# Pipe locater



## Bill (Jun 17, 2008)

I had thought to get me a pipe locater. I know they get rather pricey. Was hoping to be able to get one without spending a fortune. Any thoughts on what brands? Supply and waste lines like under slabs, under earth and such.


----------



## Plumberman (Jul 7, 2008)

This is the one we have at the shop. I like it cause its not too fancy and it doesnt take too much reading to operate it. Not sure of the price though.... www.ditchwitch.com


----------



## Bill (Jun 17, 2008)

looks nice, does it locate supply as well as sewer? How does it work on different pipes, PVC, ABS, cast Iron, Galvanize and so on?


----------



## Plumberman (Jul 7, 2008)

It has different freq. to pick up plastics. You can tell it what type of material you are trying to locate. Works great if you have a tracer line.... but 9 times out of ten there isnt one, except for buried gas lines. I usually use it to track water lines and it has worked well for me. Got me within 6" of the line everytime. When I track sewers I usually use the Gen-Eye camera and use the locater that comes with it to pin-point my camera head. To be honest I havent used it on sewers yet. Just water and gas lines....


----------



## Bill (Jun 17, 2008)

I would like to be able to locate under concrete slabs mostly. Trying to guess at where the line is under the slab gets a bit old. I can get close, but its a bummer to be so close, yet going the wrong way


----------



## Plumberman (Jul 7, 2008)

True.... The tramitter is reliable. When we call in a one-call to locate lines that is the same equipment they use. I dont have any complaints about it at all.


----------



## user4 (Jun 12, 2008)

Ridgid Navitrack.


----------



## A Good Plumber (Jun 18, 2008)

Killer, I agree with you. Navitrack by Ridgid is great! I own two of the to go along with our Ridgid See Snake.

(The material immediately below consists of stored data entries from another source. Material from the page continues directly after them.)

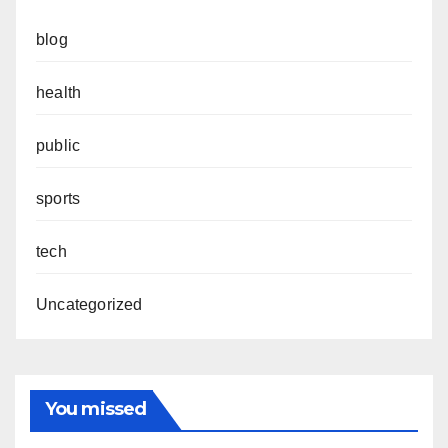
blog
health
public
sports
tech
Uncategorized
You missed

USP45...Locators will not locate Plastics, They will trace steel, copper, aluminum, any electrical line as long it has current. What Plumberman was refering to when locating buried sewer piping is that you may need to push a signal transmitter into the line and locate the signal. Some Camera's come with transmitters in them, transmitting at 516hz.


----------



## Plumberman (Jul 7, 2008)

Yes sir.... thats what I meant. Although, like I said it will track tracer lines on plastic pipe.... like C900 if they have one buried with the pipe.


----------



## threaderman (Jun 17, 2008)

I own the ridgid sr-20 and it is second to none,truly a precision tool.I have the 5 and 10 watt transmitters,and the clamp-on transmitter ,as well as the 512hz sondes that attach to the small and large k-series ridgid cables.


----------